In stepping back as a leader, you take on more of a mentoring, Sherpa-type role rather than simply providing answers. In our case, this created alchemy – an incredible ball of energy and innovation that I had never experienced before. This magic spilled over from official day events to informal evening events – deepening the bond among the leaders.

Driving leadership behaviours in everyone

Prior to the event, our learning function identified four leadership behaviours that we believed will support the delivery of our new agile ways of working and deploy our strategies faster and more effectively.

We used colourful tokens, ‘Purpose Points’ to reward where we observed these behaviours and these translated to money for eight local charities we worked with that week. The colours represented - prioritisation (a blue token), openness (a green token), collaboration (a yellow token) and purposefulness (a red token) – linked to our flagship people development solution, Insights Discovery. Whenever we saw someone demonstrating one of these behaviours, we recognised it with the corresponding ‘Purpose Points’. This spirit of competition really took off – individuals competing to be more collaborative was particularly quite inspiring!

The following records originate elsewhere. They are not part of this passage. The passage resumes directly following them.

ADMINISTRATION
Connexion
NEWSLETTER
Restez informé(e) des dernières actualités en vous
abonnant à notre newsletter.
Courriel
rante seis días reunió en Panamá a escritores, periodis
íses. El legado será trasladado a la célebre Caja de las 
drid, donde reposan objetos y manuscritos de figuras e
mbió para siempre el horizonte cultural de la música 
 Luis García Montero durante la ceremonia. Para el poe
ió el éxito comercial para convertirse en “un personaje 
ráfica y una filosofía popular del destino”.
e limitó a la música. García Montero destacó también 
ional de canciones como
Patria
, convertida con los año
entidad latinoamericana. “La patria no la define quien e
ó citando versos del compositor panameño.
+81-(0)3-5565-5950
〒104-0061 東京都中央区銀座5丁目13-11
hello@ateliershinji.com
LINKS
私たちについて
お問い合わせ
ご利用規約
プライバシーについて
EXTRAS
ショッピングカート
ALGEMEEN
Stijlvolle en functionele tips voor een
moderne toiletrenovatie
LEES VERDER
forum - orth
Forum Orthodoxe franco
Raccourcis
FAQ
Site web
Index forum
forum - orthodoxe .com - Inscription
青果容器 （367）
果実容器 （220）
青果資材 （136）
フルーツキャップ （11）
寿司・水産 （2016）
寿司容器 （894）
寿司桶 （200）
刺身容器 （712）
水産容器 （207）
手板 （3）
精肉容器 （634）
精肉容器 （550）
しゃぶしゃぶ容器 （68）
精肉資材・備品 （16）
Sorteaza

There’s something about observing and authentically rewarding people in this way that helps to embed the desired behaviours and inspire self-reflection. It is all too easy as a leader to give vague, empty praise. However, holding yourself in the position of a ‘non-playing character’ created that space to give meaningful feedback which inspires and encourages.

Developing awareness

There were times when it was hard to stand back and watch teams grappling with puzzles, problems and challenges in the games. As in any organisation, there were also moments of tension, when the solutions weren’t coming as quickly as people might have liked. However, it certainly helped us as leaders to allow others to develop their own solutions and abilities, in a way that was unique to them. It helped me challenge myself and pull myself back, at the times I was most tempted to step in to help find the answers.

Final takeaways

Being a ‘non-playing character’ at the most important leadership event for our organisation was a big gamble. But the themes and behaviours that emerged were beyond our expectations. It’s why I believe that this concept of a non-playing character can benefit any leader. And creating and deploying strategy, through gamification, learning and behavioural change can hugely benefit organisations by engaging the biggest asset we have – our people.

By fashioning a creative environment where innovative and diverse thinking is welcomed, and with leaders creating space, encouraging, and guiding, you can unleash the skills, knowledge and brilliance of your people, as they step up to feel, own and champion strategy.

You can guide them to piece together the strategic jigsaw themselves so that they help to develop and truly understand what the final picture looks like. A shared and aligned understanding of strategy is worth ten times more than the perfect strategy that only the executive understands, and through these new ways of working, trialling, testing and learning as we go, we hope to continue to achieve great things – together.

The next step for us at Insights is to see if we can roll out this non-playing character concept within the next layer of leadership and be as successful in embedding strategic focus and organisational behaviour.